A peer-reviewed study published in the journal Marine Pollution Bulletin has identified South Africa’s coastline as among the most severely plastic-polluted in the southern hemisphere, with both the Atlantic and Indian Ocean shores recording plastic debris densities that exceed global average levels by a factor of more than three in the worst-affected zones.
The research, conducted by scientists from the South African Institute for Aquatic Biodiversity and the Oceanography Department at the University of Cape Town, identified river systems as the primary conduit for plastic pollution entering coastal waters. The study found that rivers flowing through major urban centres — particularly the Umgeni in KwaZulu-Natal and several smaller rivers in the Cape Flats — transport hundreds of tonnes of plastic waste into the sea annually, driven by inadequate municipal waste collection in informal settlement areas.

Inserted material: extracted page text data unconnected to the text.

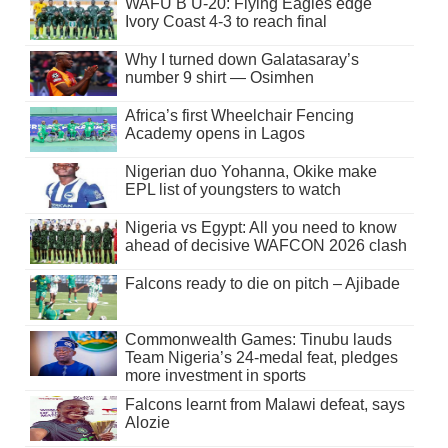
WAFU B U-20: Flying Eagles edge
Ivory Coast 4-3 to reach final
Why I turned down Galatasaray’s
number 9 shirt — Osimhen
Africa’s first Wheelchair Fencing
Academy opens in Lagos
Nigerian duo Yohanna, Okike make
EPL list of youngsters to watch
Nigeria vs Egypt: All you need to know
ahead of decisive WAFCON 2026 clash
Falcons ready to die on pitch – Ajibade
Commonwealth Games: Tinubu lauds
Team Nigeria’s 24-medal feat, pledges
more investment in sports
Falcons learnt from Malawi defeat, says
Alozie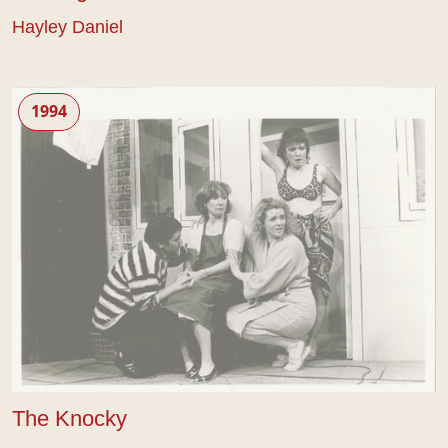
Hayley Daniel
The Knocky
1994
The Knocky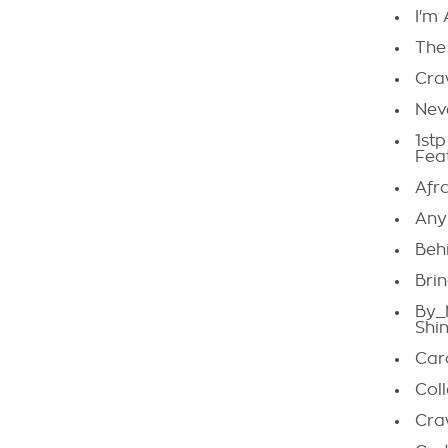
I'm
The
Cra
Nev
1st
Fea
Afr
Any
Beh
Bri
By_
Shi
Car
Col
Cra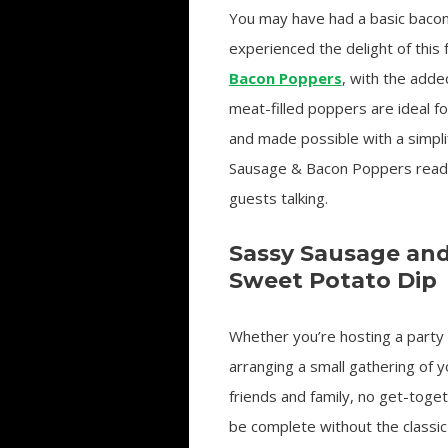
You may have had a basic bacon
experienced the delight of this 
Bacon Poppers
, with the adde
meat-filled poppers are ideal f
and made possible with a simpl
Sausage & Bacon Poppers readily
guests talking.
Sassy Sausage an
Sweet Potato Dip
Whether you’re hosting a party
arranging a small gathering of y
friends and family, no get-toge
be complete without the classic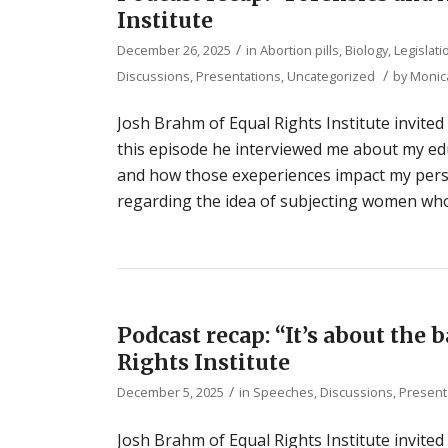
Institute
/
December 26, 2025
in
Abortion pills
,
Biology
,
Legislat
/
Discussions, Presentations
,
Uncategorized
by
Monic
Josh Brahm of Equal Rights Institute invited
this episode he interviewed me about my ed
and how those exeperiences impact my persp
regarding the idea of subjecting women who 
Podcast recap: “It’s about the 
Rights Institute
/
December 5, 2025
in
Speeches, Discussions, Present
Josh Brahm of Equal Rights Institute invited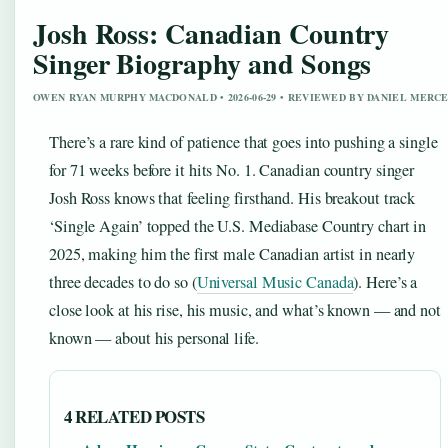
Josh Ross: Canadian Country
Singer Biography and Songs
OWEN RYAN MURPHY MACDONALD • 2026-06-29 • REVIEWED BY DANIEL MERC
There’s a rare kind of patience that goes into pushing a single
for 71 weeks before it hits No. 1. Canadian country singer
Josh Ross knows that feeling firsthand. His breakout track
‘Single Again’ topped the U.S. Mediabase Country chart in
2025, making him the first male Canadian artist in nearly
three decades to do so (
Universal Music Canada
). Here’s a
close look at his rise, his music, and what’s known — and not
known — about his personal life.
4 RELATED POSTS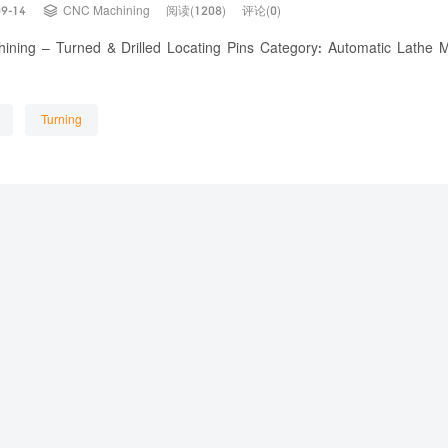

09-14
CNC Machining
阅读(1208)
评论(0)
ning – Turned & Drilled Locating Pins Category: Automatic Lathe 
Turning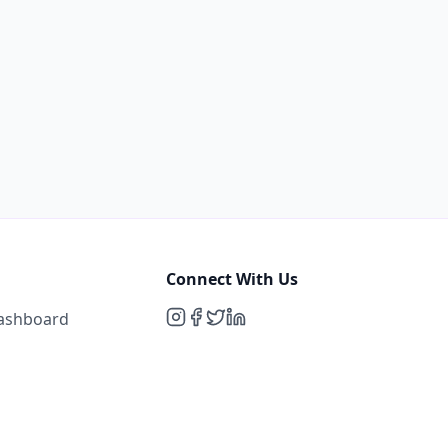
Connect With Us
Dashboard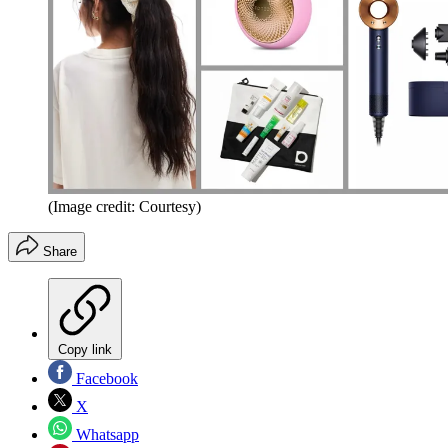
(Image credit: Courtesy)
Share
Copy link
Facebook
X
Whatsapp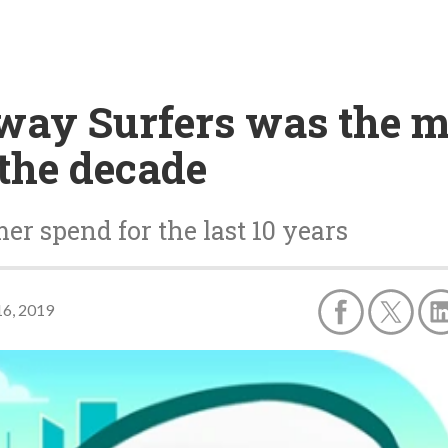
way Surfers was the 
the decade
er spend for the last 10 years
6, 2019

Marine biodiversity impacts identified in the research include entanglement of endangered species including the African penguin, Cape gannet and several shark species in discarded netting and packaging materials. Microplastic concentrations in the Benguela Current — one of the world’s most productive ocean upwelling systems that sustains South Africa’s fishing industry — were found to be higher than in comparable ocean systems globally, raising concerns about long-term ecosystem health.
The City of Cape Town and the eThekwini Municipality have both introduced plastic reduction policies in recent years, including levies on single-use plastics, extended producer responsibility programmes, and river mouth net-trap installations. Scientists say these measures are helping at the margins but that the root cause — inadequate waste infrastructure in high-density areas — requires urgent capital investment and sustained behaviour change intervention.
Environmental justice advocates have highlighted that communities nearest to polluted rivers and coastlines are predominantly low-income, reinforcing the intersection between environmental degradation and socioeconomic inequality in South Africa.